Charles Spurgeon – inspires us to proclaim the gospel
1834 – 1892
Charles Haddon Spurgeon was born in Kelvedon, Essex, the first of 17 children. Converted in Colchester at 16, just a year later he became the pastor of Waterbeach Chapel in Cambridge, despite having no formal theological education. What he lacked in formal training, however, he made up for in personal study – collecting and reading over 5000 volumes of theological books over the course of his life. Aged 19, Spurgeon moved to Southwark, London, and began his ministry at New Park Street Church (later named the Metropolitan Tabernacle), where he would remain for the next 38 years, until he died, aged 57. He was married to Susannah, with twin sons – Charles and Thomas. Despite his relatively short life – which was full of mental suffering and physical pain – Spurgeon was relentless in his gospel preaching ministry.

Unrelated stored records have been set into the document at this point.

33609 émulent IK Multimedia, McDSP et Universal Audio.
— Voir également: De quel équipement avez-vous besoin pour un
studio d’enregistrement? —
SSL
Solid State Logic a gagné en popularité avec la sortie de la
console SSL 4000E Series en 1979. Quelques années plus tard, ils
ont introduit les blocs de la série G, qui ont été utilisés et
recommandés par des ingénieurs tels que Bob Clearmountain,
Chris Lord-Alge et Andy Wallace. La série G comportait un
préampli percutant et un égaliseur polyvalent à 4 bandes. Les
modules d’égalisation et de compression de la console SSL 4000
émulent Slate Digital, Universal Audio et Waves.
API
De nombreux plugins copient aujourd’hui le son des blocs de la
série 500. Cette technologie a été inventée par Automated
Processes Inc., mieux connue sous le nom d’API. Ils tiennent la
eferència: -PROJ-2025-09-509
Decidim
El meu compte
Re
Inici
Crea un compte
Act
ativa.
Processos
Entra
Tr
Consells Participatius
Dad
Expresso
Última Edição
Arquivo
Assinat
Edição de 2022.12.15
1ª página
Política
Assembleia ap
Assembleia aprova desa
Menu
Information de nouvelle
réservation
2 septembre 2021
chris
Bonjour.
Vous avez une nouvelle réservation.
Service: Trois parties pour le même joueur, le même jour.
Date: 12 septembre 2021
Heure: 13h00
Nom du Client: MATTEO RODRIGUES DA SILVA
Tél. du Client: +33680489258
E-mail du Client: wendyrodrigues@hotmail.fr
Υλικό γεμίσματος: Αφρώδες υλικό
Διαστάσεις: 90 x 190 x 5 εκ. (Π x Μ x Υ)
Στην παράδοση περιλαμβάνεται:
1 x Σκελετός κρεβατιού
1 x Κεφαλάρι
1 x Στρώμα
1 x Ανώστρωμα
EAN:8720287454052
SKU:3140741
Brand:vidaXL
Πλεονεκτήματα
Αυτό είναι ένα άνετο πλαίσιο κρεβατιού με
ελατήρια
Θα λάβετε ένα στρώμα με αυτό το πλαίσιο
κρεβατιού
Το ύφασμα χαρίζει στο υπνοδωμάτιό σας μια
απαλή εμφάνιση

He was a man who loved people – he founded an orphanage, cared for a church with 4000 members and personally replied to more than 500 letters a week! And that’s just scratching the surface – over the course of his life he founded 66 religious and charitable institutions .

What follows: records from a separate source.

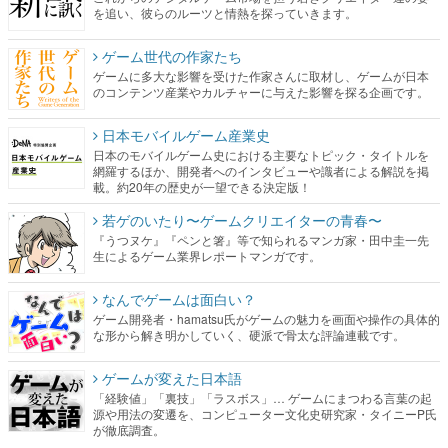
を追い、彼らのルーツと情熱を探っていきます。
ゲーム世代の作家たち
ゲームに多大な影響を受けた作家さんに取材し、ゲームが日本
のコンテンツ産業やカルチャーに与えた影響を探る企画です。
日本モバイルゲーム産業史
日本のモバイルゲーム史における主要なトピック・タイトルを
網羅するほか、開発者へのインタビューや識者による解説を掲
載。約20年の歴史が一望できる決定版！
若ゲのいたり〜ゲームクリエイターの青春〜
『うつヌケ』『ペンと箸』等で知られるマンガ家・田中圭一先
生によるゲーム業界レポートマンガです。
なんでゲームは面白い？
ゲーム開発者・hamatsu氏がゲームの魅力を画面や操作の具体的
な形から解き明かしていく、硬派で骨太な評論連載です。
ゲームが変えた日本語
「経験値」「裏技」「ラスボス」… ゲームにまつわる言葉の起
源や用法の変遷を、コンピューター文化史研究家・タイニーP氏
が徹底調査。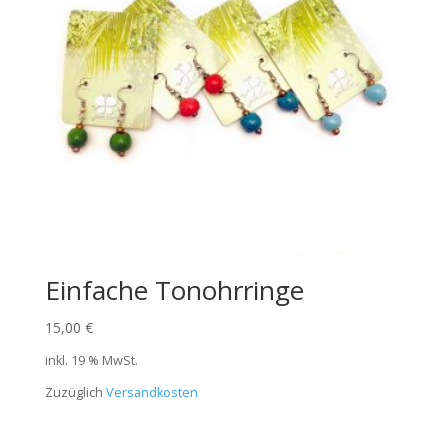
Einfache Tonohrringe
15,00
€
inkl. 19 % MwSt.
Zuzüglich
Versandkosten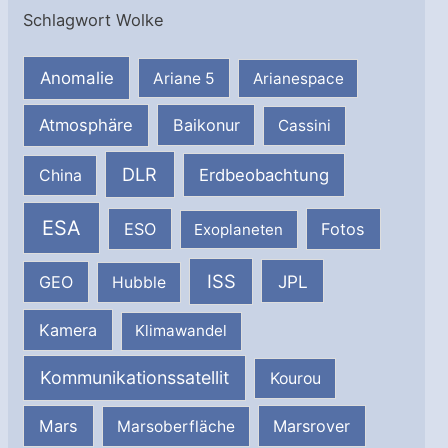
Schlagwort Wolke
Anomalie
Ariane 5
Arianespace
Atmosphäre
Baikonur
Cassini
DLR
Erdbeobachtung
China
ESA
ESO
Fotos
Exoplaneten
ISS
JPL
GEO
Hubble
Kamera
Klimawandel
Kommunikationssatellit
Kourou
Mars
Marsrover
Marsoberfläche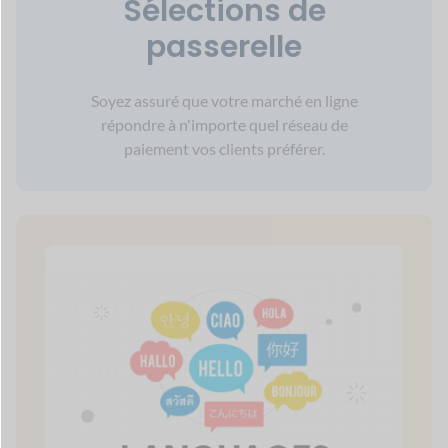
plusieurs langues.
50+
Modes de paiement
100+
Intégration puissante
42+
Modules Premium
60+
Soutien monétaire
120+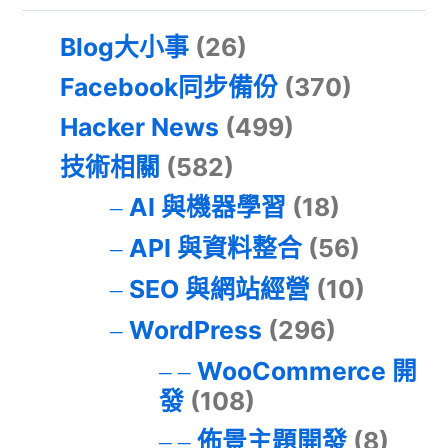
Blog大小事
(26)
Facebook同步備份
(370)
Hacker News
(499)
技術相關
(582)
AI 與機器學習
(18)
API 與資料整合
(56)
SEO 與網站經營
(10)
WordPress
(296)
WooCommerce 開
發
(108)
佈景主題開發
(8)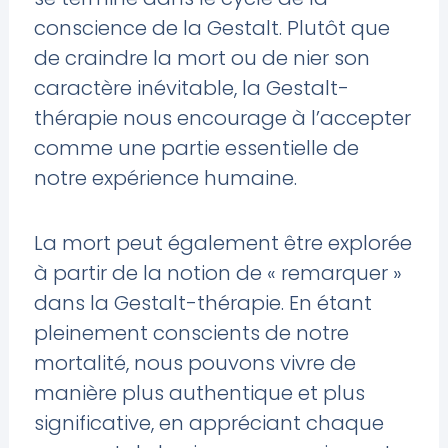
conscience de la Gestalt. Plutôt que
de craindre la mort ou de nier son
caractère inévitable, la Gestalt-
thérapie nous encourage à l’accepter
comme une partie essentielle de
notre expérience humaine.
La mort peut également être explorée
à partir de la notion de « remarquer »
dans la Gestalt-thérapie. En étant
pleinement conscients de notre
mortalité, nous pouvons vivre de
manière plus authentique et plus
significative, en appréciant chaque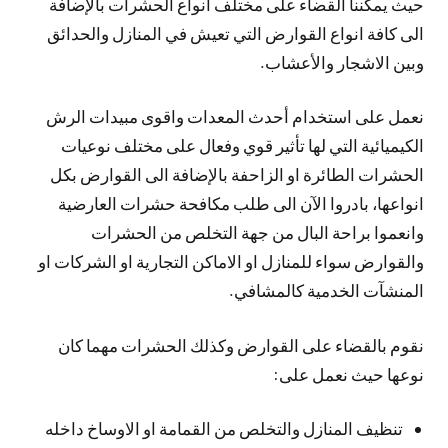
حيث يمكننا القضاء على مختلف انواع الحشرات بالإضافة
الى كافة انواع القوارض التي تعيش في المنازل والحدائق
وبين الاشجار والأعشاب.
نعمل على استخدام أحدث المعدات واقوى مبيدات الرش
الكيميائية التي لها تأثير قوي وفعال على مختلف نوعيات
الحشرات الطائرة او الزاحفة بالإضافة الى القوارض بكل
انواعها، بادروا الآن الى طلب مكافحة حشرات العارضية
وانعموا براحة البال من جهة التخلص من الحشرات
والقوارض سواء للمنازل او الاماكن التجارية او الشركات او
المنشآت الخدمية كالمشافي.
نقوم بالقضاء على القوارض وكذلك الحشرات مهما كان
نوعها حيث نعمل على:
تنظيف المنازل والتخلص من القمامة او الاوساخ داخله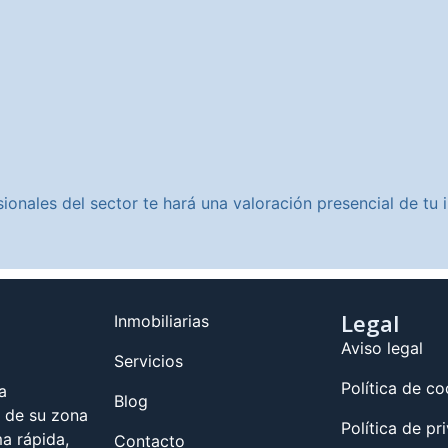
ionales del sector te hará una valoración presencial de t
Legal
Inmobiliarias
Aviso legal
Servicios
Política de co
a
Blog
s de su zona
Política de pr
a rápida,
Contacto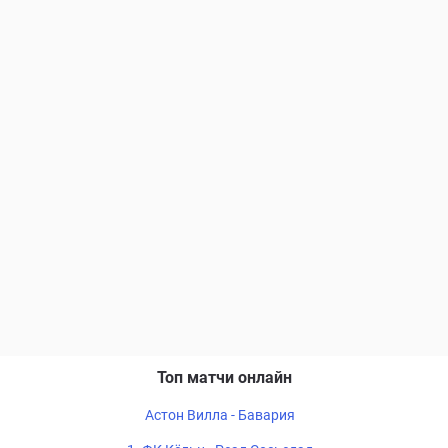
Топ матчи онлайн
Астон Вилла - Бавария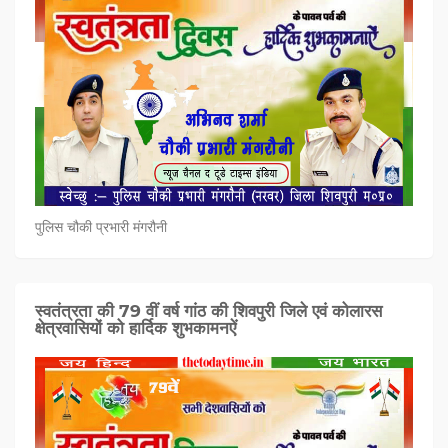
पुलिस चौकी प्रभारी मंगरौनी
स्वतंत्रता की 79 वीं वर्ष गांठ की शिवपुरी जिले एवं कोलारस
क्षेत्रवासियों को हार्दिक शुभकामनऐं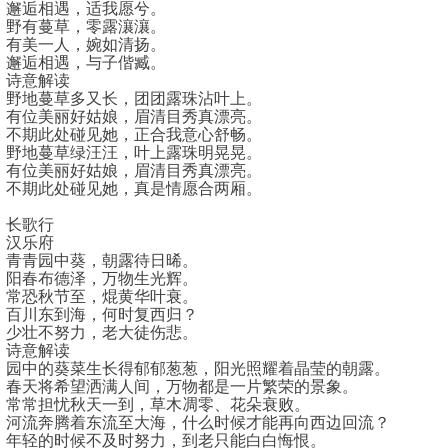
邂逅相遇，适我愿兮。
野有蔓草，零露瀼瀼。
有美一人，婉如清扬。
邂逅相遇，与子偕臧。
诗意解读
野地蔓草多又长，团团露珠沾叶上。
有位美丽好姑娘，眉清目秀真漂亮。
不期此处碰见她，正合我意心舒畅。
野地蔓草绿汪汪，叶上露珠明晃晃。
有位美丽好姑娘，眉清目秀真漂亮。
不期此处碰见她，真是情愿合两厢。
长歌行
汉乐府
青青园中葵，朝露待日晞。
阳春布德泽，万物生光辉。
常恐秋节至，焜黄华叶衰。
百川东到海，何时复西归？
少壮不努力，老大徒伤悲。
诗意解读
园中的葵菜生长得郁郁葱葱，阳光照耀着晶莹的朝露。
春天将希望洒满人间，万物都是一片繁荣的景象。
常常担忧秋天一到，草木凋零、花朵衰败。
河流奔腾着东流至大海，什么时候才能再向西边回流？
年轻的时候不及时努力，到老只能白白悔恨。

He was a man who contended for the faith against encroaching liberalism (theological compromise) within the Baptist Union (in what became known as the Downgrade Controversy); he was willing to be vilified, even by his own peers, for the truth of God’s Word.
But most importantly, he was a man who gave his life to preaching Bible-saturated sermons. He regularly preached to over 5000 people on a Sunday through which many thousands were saved. His sermons sold around 20,000 copies a week and were translated into twenty languages, and his collection of sermons still stands “as the largest set of books by a single author in the history of Christianity”. One of his sons warmly said of his father that ‘There was no one who could preach like my father. In inexhaustible variety, witty wisdom, vigorous proclamation, loving entreaty, and lucid teaching, with a multitude of other qualities, he must, at least in my opinion, ever be regarded as ‘the prince of preachers’.’